— The input —

-- Opening Marker --

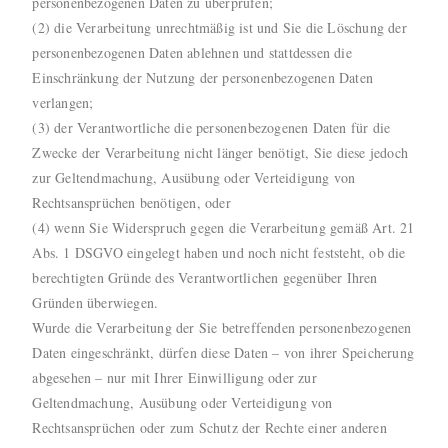
personenbezogenen Daten zu überprüfen;
(2) die Verarbeitung unrechtmäßig ist und Sie die Löschung der
personenbezogenen Daten ablehnen und stattdessen die
Einschränkung der Nutzung der personenbezogenen Daten
verlangen;
(3) der Verantwortliche die personenbezogenen Daten für die
Zwecke der Verarbeitung nicht länger benötigt, Sie diese jedoch
zur Geltendmachung, Ausübung oder Verteidigung von
Rechtsansprüchen benötigen, oder
(4) wenn Sie Widerspruch gegen die Verarbeitung gemäß Art. 21
Abs. 1 DSGVO eingelegt haben und noch nicht feststeht, ob die
berechtigten Gründe des Verantwortlichen gegenüber Ihren
Gründen überwiegen.
Wurde die Verarbeitung der Sie betreffenden personenbezogenen
Daten eingeschränkt, dürfen diese Daten – von ihrer Speicherung
abgesehen – nur mit Ihrer Einwilligung oder zur
Geltendmachung, Ausübung oder Verteidigung von
Rechtsansprüchen oder zum Schutz der Rechte einer anderen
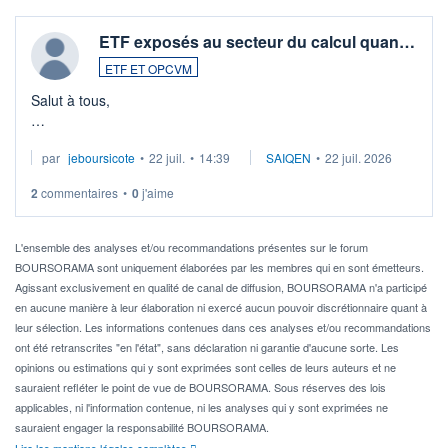
ETF exposés au secteur du calcul quan…
ETF ET OPCVM
Salut à tous,
Je cherche à investir sur le secteur du calcul quantique, mais
par
jeboursicote
•
22 juil.
•
14:39
SAIQEN
•
22 juil. 2026
via un ETF plutôt que des actions individuelles.
2
commentaires
•
0
j'aime
Idéalement, je voudrais qu'il soit éligible au PEA.
Pour l' ...
L'ensemble des analyses et/ou recommandations présentes sur le forum
BOURSORAMA sont uniquement élaborées par les membres qui en sont émetteurs.
Agissant exclusivement en qualité de canal de diffusion, BOURSORAMA n'a participé
en aucune manière à leur élaboration ni exercé aucun pouvoir discrétionnaire quant à
leur sélection. Les informations contenues dans ces analyses et/ou recommandations
ont été retranscrites "en l'état", sans déclaration ni garantie d'aucune sorte. Les
opinions ou estimations qui y sont exprimées sont celles de leurs auteurs et ne
sauraient refléter le point de vue de BOURSORAMA. Sous réserves des lois
applicables, ni l'information contenue, ni les analyses qui y sont exprimées ne
sauraient engager la responsabilité BOURSORAMA.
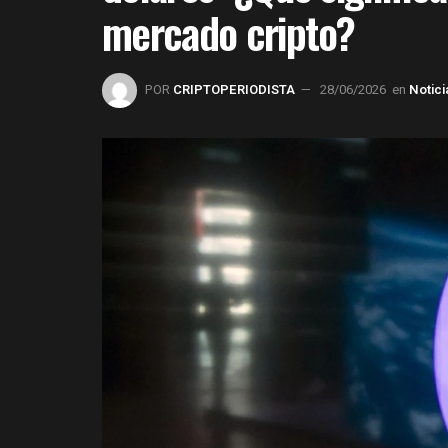
mercado cripto?
POR
CRIPTOPERIODISTA
28/06/2026
en
Notici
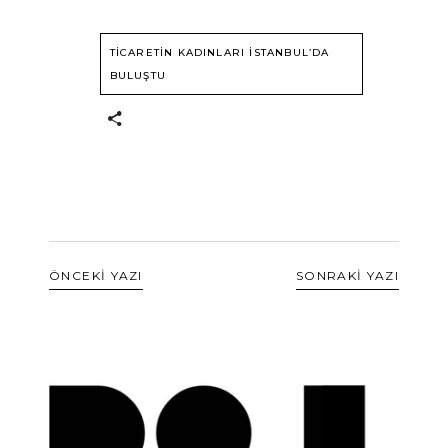
TİCARETİN KADINLARI İSTANBUL’DA
BULUŞTU
ÖNCEKİ YAZI
SONRAKİ YAZI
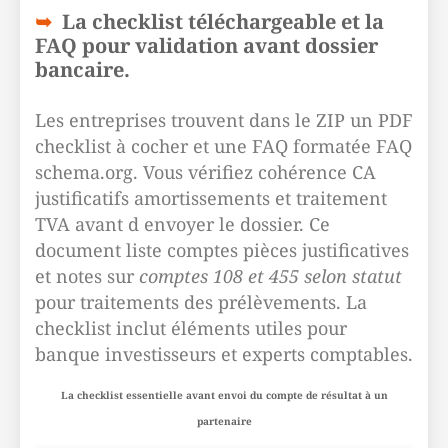
La checklist téléchargeable et la
FAQ pour validation avant dossier
bancaire.
Les entreprises trouvent dans le ZIP un PDF
checklist à cocher et une FAQ formatée FAQ
schema.org. Vous vérifiez cohérence CA
justificatifs amortissements et traitement
TVA avant d envoyer le dossier. Ce
document liste comptes pièces justificatives
et notes sur
comptes 108 et 455 selon statut
pour traitements des prélèvements. La
checklist inclut éléments utiles pour
banque investisseurs et experts comptables.
La checklist essentielle avant envoi du compte de résultat à un
partenaire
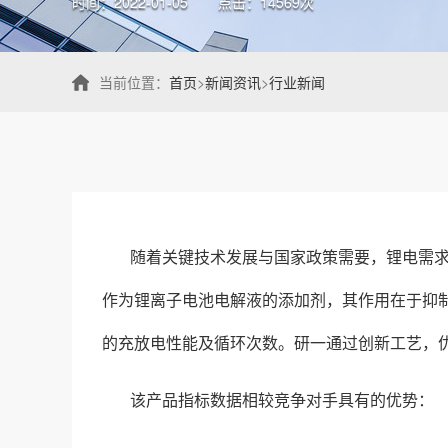
时间：2022-01-05
点击：14569次
当前位置：
首页
>
新闻资讯
>
行业新闻
随着关键技术发展与国家政策需要，锂电需求
作为锂离子电池电解液的添加剂，其作用在于抑
的充放电性能及循环次数。研一通过创新工艺，
该产品指标数据相较竞争对手具有的优势：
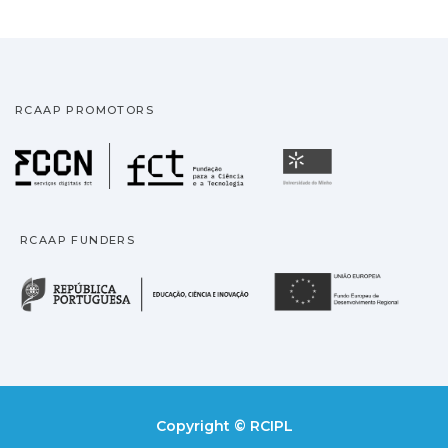
RCAAP PROMOTORS
Fundação para a Ciência
Universidade
RCAAP FUNDERS
República Portuguesa · M
União
Copyright © RCIPL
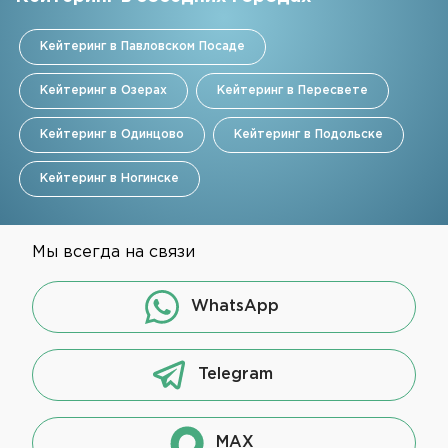
Кейтеринг в Павловском Посаде
Кейтеринг в Озерах
Кейтеринг в Пересвете
Кейтеринг в Одинцово
Кейтеринг в Подольске
Кейтеринг в Ногинске
Мы всегда на связи
WhatsApp
Telegram
MAX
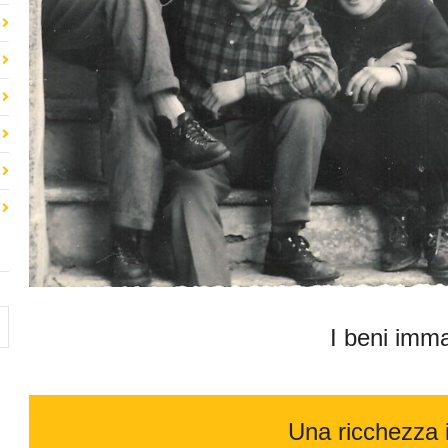
I beni imma
Una ricchezza i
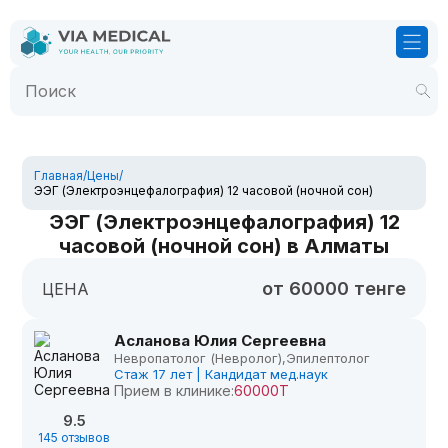
Главная
/
Цены
/
ЭЭГ (Электроэнцефалография) 12 часовой (ночной сон)
ЭЭГ (Электроэнцефалография) 12
часовой (ночной сон) в Алматы
от 60000 тенге
ЦЕНА
Асланова Юлия Сергеевна
Невропатолог (Невролог),
Эпилептолог
Стаж 17 лет | Кандидат мед.наук
Прием в клинике:
60000Т
9.5
145 отзывов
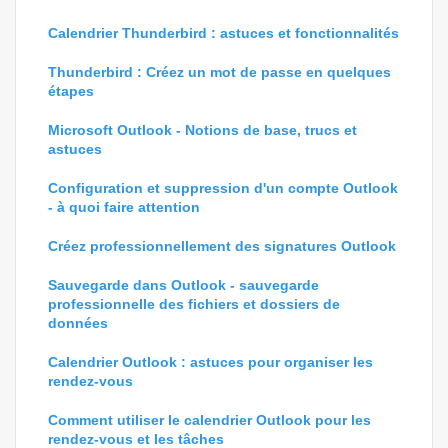
Calendrier Thunderbird : astuces et fonctionnalités
Thunderbird : Créez un mot de passe en quelques
étapes
Microsoft Outlook - Notions de base, trucs et
astuces
Configuration et suppression d'un compte Outlook
- à quoi faire attention
Créez professionnellement des signatures Outlook
Sauvegarde dans Outlook - sauvegarde
professionnelle des fichiers et dossiers de
données
Calendrier Outlook : astuces pour organiser les
rendez-vous
Comment utiliser le calendrier Outlook pour les
rendez-vous et les tâches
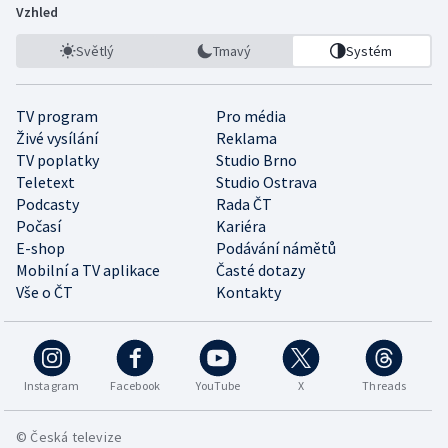
Vzhled
Světlý
Tmavý
Systém
TV program
Pro média
Živé vysílání
Reklama
TV poplatky
Studio Brno
Teletext
Studio Ostrava
Podcasty
Rada ČT
Počasí
Kariéra
E-shop
Podávání námětů
Mobilní a TV aplikace
Časté dotazy
Vše o ČT
Kontakty
Instagram
Facebook
YouTube
X
Threads
© Česká televize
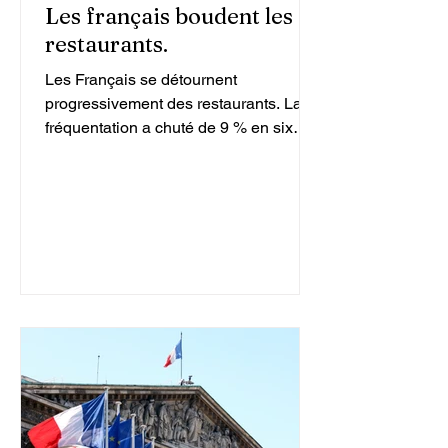
Les français boudent les
restaurants.
Les Français se détournent
progressivement des restaurants. La
fréquentation a chuté de 9 % en six
ans, selon les dernières données du
secteur.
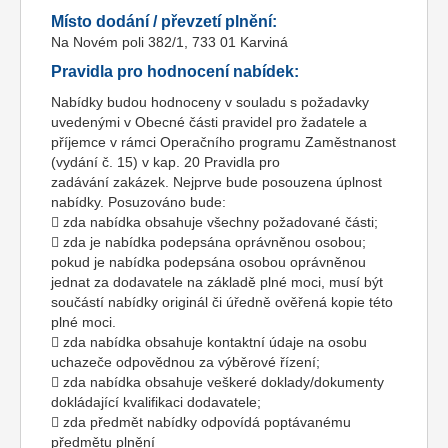
Místo dodání / převzetí plnění:
Na Novém poli 382/1, 733 01 Karviná
Pravidla pro hodnocení nabídek:
Nabídky budou hodnoceny v souladu s požadavky
uvedenými v Obecné části pravidel pro žadatele a
příjemce v rámci Operačního programu Zaměstnanost
(vydání č. 15) v kap. 20 Pravidla pro
zadávání zakázek. Nejprve bude posouzena úplnost
nabídky. Posuzováno bude:
 zda nabídka obsahuje všechny požadované části;
 zda je nabídka podepsána oprávněnou osobou;
pokud je nabídka podepsána osobou oprávněnou
jednat za dodavatele na základě plné moci, musí být
součástí nabídky originál či úředně ověřená kopie této
plné moci.
 zda nabídka obsahuje kontaktní údaje na osobu
uchazeče odpovědnou za výběrové řízení;
 zda nabídka obsahuje veškeré doklady/dokumenty
dokládající kvalifikaci dodavatele;
 zda předmět nabídky odpovídá poptávanému
předmětu plnění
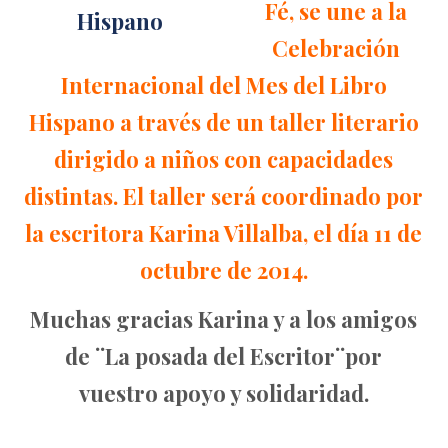
Fé, se une a la
Celebración
Internacional del Mes del Libro
Hispano a través de un taller literario
dirigido a niños con capacidades
distintas. El taller será coordinado por
la escritora Karina Villalba, el día 11 de
octubre de 2014.
Muchas gracias Karina y a los amigos
de ¨La posada del Escritor¨por
vuestro apoyo y solidaridad.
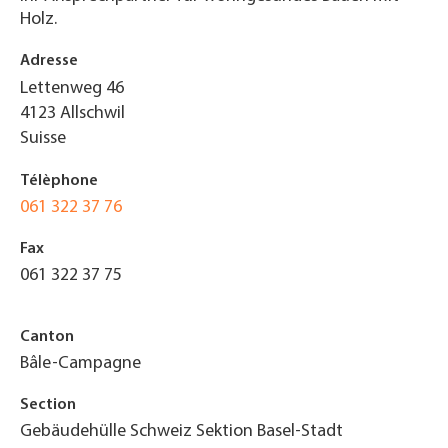
Holz.
Adresse
Lettenweg 46
4123
Allschwil
Suisse
Télèphone
061 322 37 76
Fax
061 322 37 75
Canton
Bâle-Campagne
Section
Gebäudehülle Schweiz Sektion Basel-Stadt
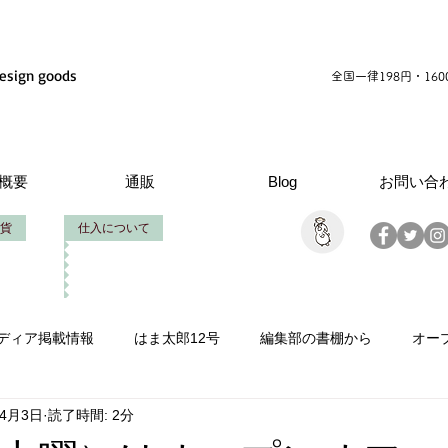
esign goods
全国一律198円・16
概要
通販
Blog
お問い合
貨
仕入について
ディア掲載情報
はま太郎12号
編集部の書棚から
オー
年4月3日
読了時間: 2分
情報
いせたろうの仕事
創立周年
製作お手伝い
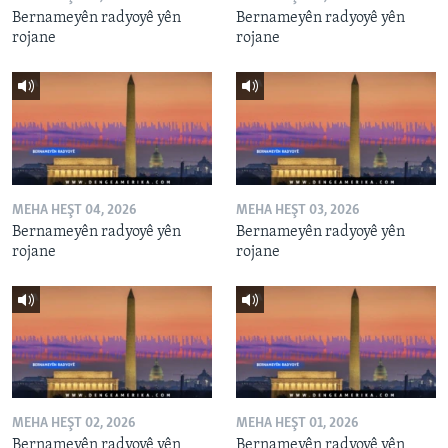
Bernameyên radyoyê yên
Bernameyên radyoyê yên
rojane
rojane
MEHA HEŞT 04, 2026
MEHA HEŞT 03, 2026
Bernameyên radyoyê yên
Bernameyên radyoyê yên
rojane
rojane
MEHA HEŞT 02, 2026
MEHA HEŞT 01, 2026
Bernameyên radyoyê yên
Bernameyên radyoyê yên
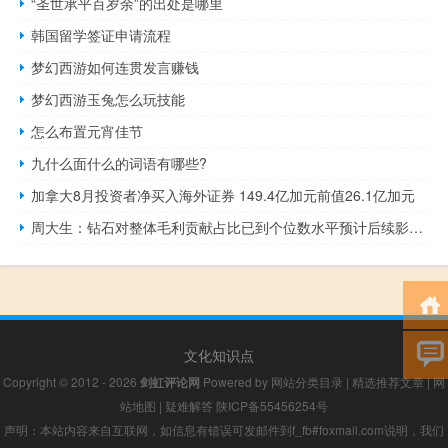
“圣世承平百岁余”的出处是哪里
韩国留学签证申请流程
梦幻西游如何连贯发言赚钱
梦幻西游玉兔怎么玩技能
怎么布置元宵佳节
九什么面什么的词语有哪些?
加拿大8月投资者净买入海外证券 149.4亿加元前值26.1亿加元
周大生：钻石对整体毛利贡献占比已到个位数水平预计后续影响会逐步减弱
文化知识点
Copyright © 2012 - 2026
剑虹评论网
Powered by
网站分类目录
|
精选推荐文章
|
网
站地图
|
疑难解答
陕ICP备55456254号
声明：本站内容来自互联网，如信息有错误可发邮件到f_fb#foxmail.com说明，我们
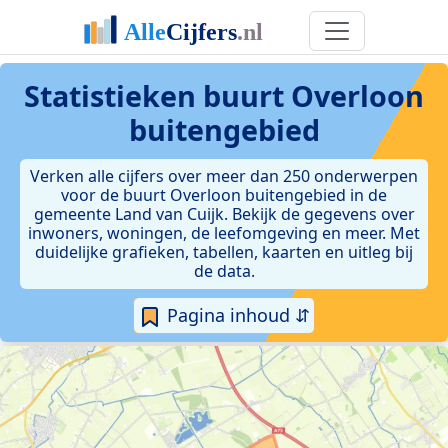
Statistieken
buurt Overloon
buitengebied
Verken alle cijfers over meer dan 250 onderwerpen
voor de buurt Overloon buitengebied in de
gemeente Land van Cuijk. Bekijk de gegevens over
inwoners, woningen, de leefomgeving en meer. Met
duidelijke grafieken, tabellen, kaarten en uitleg bij
de data.
Pagina inhoud ⇵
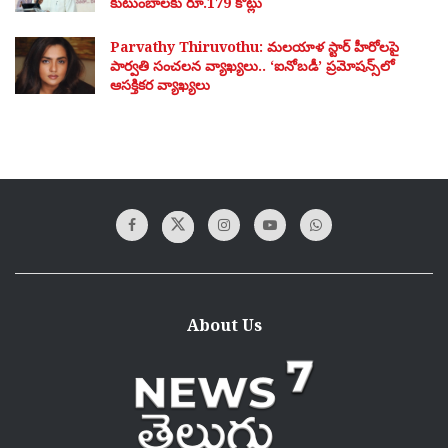
కుటుంబాలకు రూ.179 కోట్లు
Parvathy Thiruvothu: మలయాళ స్టార్ హీరోలపై
పార్వతి సంచలన వ్యాఖ్యలు.. ‘ఐనోబడీ’ ప్రమోషన్స్‌లో
ఆసక్తికర వ్యాఖ్యలు
About Us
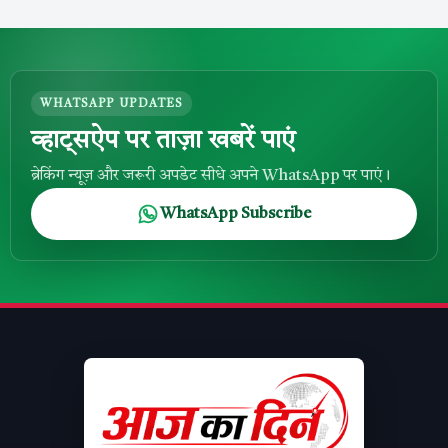
WHATSAPP UPDATES
व्हाट्सऐप पर ताज़ा खबरें पाएं
ब्रेकिंग न्यूज़ और जरूरी अपडेट सीधे अपने WhatsApp पर पाएं।
WhatsApp Subscribe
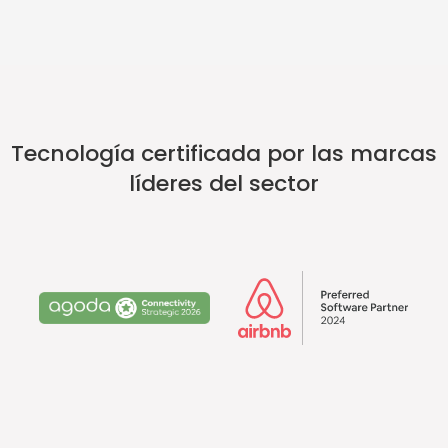
Tecnología certificada por las marcas
líderes del sector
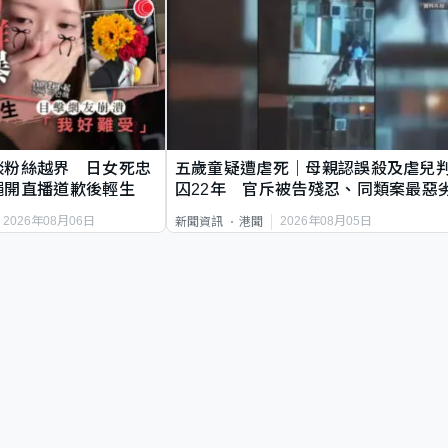
談粉絲越界 日女死忠
五歲童疑遭虐死｜母親認誤殺及虐兒
繩開直播道歉後輕生
囚22年 官斥被告殘忍、同類案最惡
2026年08月06日
2026年08月05日
新聞資訊
港聞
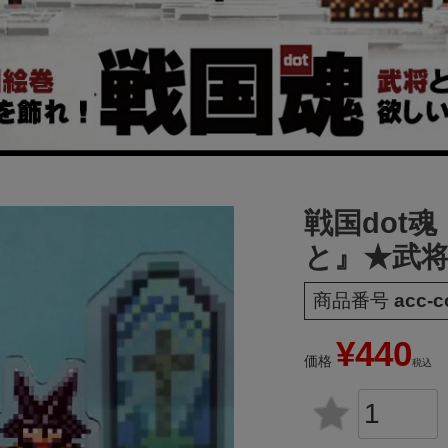
戦国dot
と』★武
商品番号
acc-c
¥
440
価格
税込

-- Closing Marker --

— Instructions to follow —
Only lines of the material that contain the word "Rechtsansprüchen" belong in the answer; copy each one.

— Completed task —
Rechtsansprüchen benötigen, oder
Rechtsansprüchen oder zum Schutz der Rechte einer anderen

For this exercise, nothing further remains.